PrismaAI is an advanced vehicle assistance system developed with langchain and langgraph. It leverages a multi-agent architecture to manage distinct knowledge domains—navigation, driver profiling, and technical diagnostics—ensuring long-term persistence and human control over critical decisions.

🏗️ System Architecture

PrismaAI state graph

The PrismaAI state graph is designed following the Supervisor/Router pattern, where a central node orchestrates the activation of specialized agents based on user intent.

⚠️ This repository is an early architectural sketch of a larger Intelligent On-Board System.

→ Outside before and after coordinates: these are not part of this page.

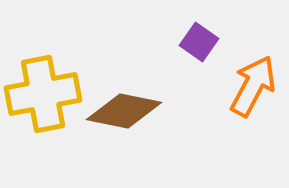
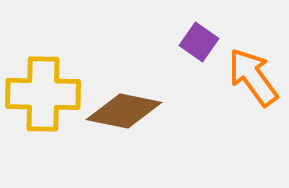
orange arrow: moved 9 px up; rotated 64 degrees counterclockwise
yellow cross: rotated 12 degrees clockwise
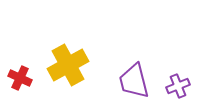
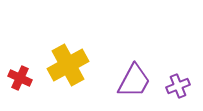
purple trapezoid: rotated 138 degrees counterclockwise
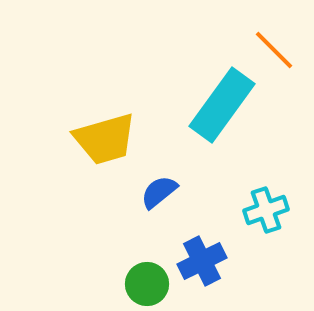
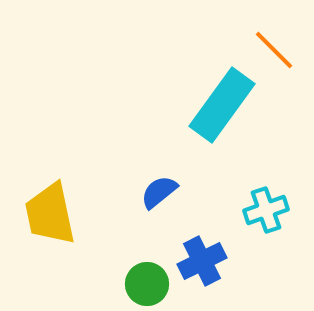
yellow trapezoid: moved 55 px left, 75 px down; rotated 94 degrees clockwise
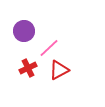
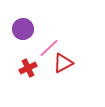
purple circle: moved 1 px left, 2 px up
red triangle: moved 4 px right, 7 px up
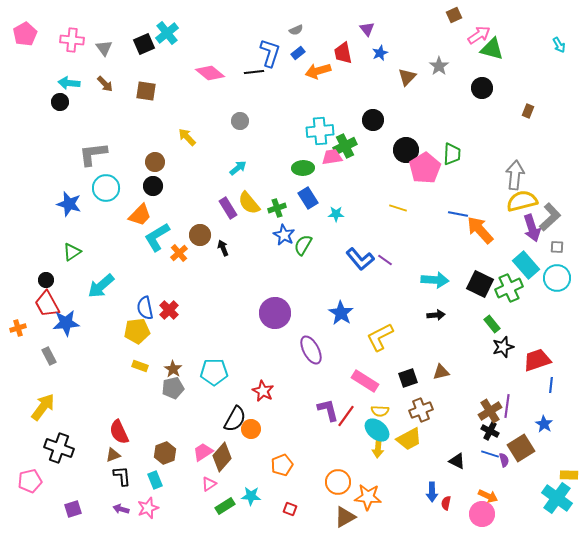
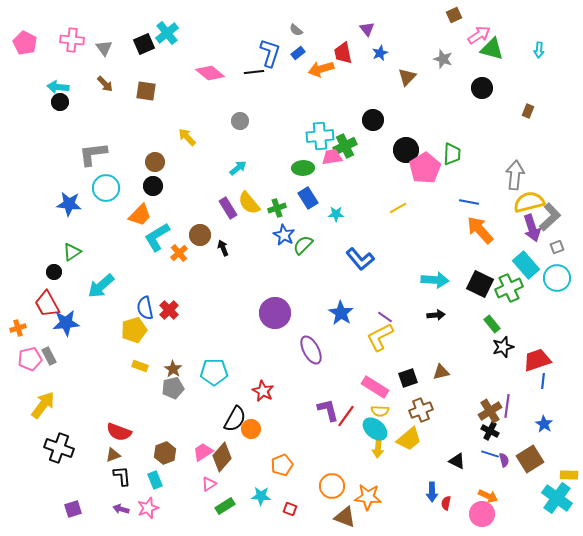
gray semicircle at (296, 30): rotated 64 degrees clockwise
pink pentagon at (25, 34): moved 9 px down; rotated 15 degrees counterclockwise
cyan arrow at (559, 45): moved 20 px left, 5 px down; rotated 35 degrees clockwise
gray star at (439, 66): moved 4 px right, 7 px up; rotated 18 degrees counterclockwise
orange arrow at (318, 71): moved 3 px right, 2 px up
cyan arrow at (69, 83): moved 11 px left, 4 px down
cyan cross at (320, 131): moved 5 px down
yellow semicircle at (522, 201): moved 7 px right, 1 px down
blue star at (69, 204): rotated 10 degrees counterclockwise
yellow line at (398, 208): rotated 48 degrees counterclockwise
blue line at (458, 214): moved 11 px right, 12 px up
green semicircle at (303, 245): rotated 15 degrees clockwise
gray square at (557, 247): rotated 24 degrees counterclockwise
purple line at (385, 260): moved 57 px down
black circle at (46, 280): moved 8 px right, 8 px up
yellow pentagon at (137, 331): moved 3 px left, 1 px up; rotated 10 degrees counterclockwise
pink rectangle at (365, 381): moved 10 px right, 6 px down
blue line at (551, 385): moved 8 px left, 4 px up
yellow arrow at (43, 407): moved 2 px up
cyan ellipse at (377, 430): moved 2 px left, 1 px up
red semicircle at (119, 432): rotated 45 degrees counterclockwise
yellow trapezoid at (409, 439): rotated 12 degrees counterclockwise
brown square at (521, 448): moved 9 px right, 11 px down
pink pentagon at (30, 481): moved 122 px up
orange circle at (338, 482): moved 6 px left, 4 px down
cyan star at (251, 496): moved 10 px right
brown triangle at (345, 517): rotated 50 degrees clockwise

The current implementation uses Jupyter Notebooks as an experimentation and prototyping environment to validate core ideas, agent orchestration flows, and RAG strategies before moving to a production-grade codebase.

Graph Components:

  • Decision_Router: The entry point that analyzes the request and directs the flow to the appropriate specialist agent.
  • Specialized Agents:
    • NavigationAI: Manages routes, traffic data, and travel preferences.
    • PrismaCopilot: Focuses on personalized interaction and maintaining the driver's identity.
    • LogCarManualAI: Expert in technical manuals and vehicle maintenance history.
  • Human_Feedback: A Human-in-the-Loop interruption node that allows for human validation before task completion or flow redirection by the router.

💾 Persistence & Long-Term Memory

A core pillar of this project is the use of isolated, persistent memories. This allows the system to remember user preferences and historical vehicle issues across different sessions/chats. In this project its stored during execution time (RAM), but is adaptable to use SQLITESaver, for database use.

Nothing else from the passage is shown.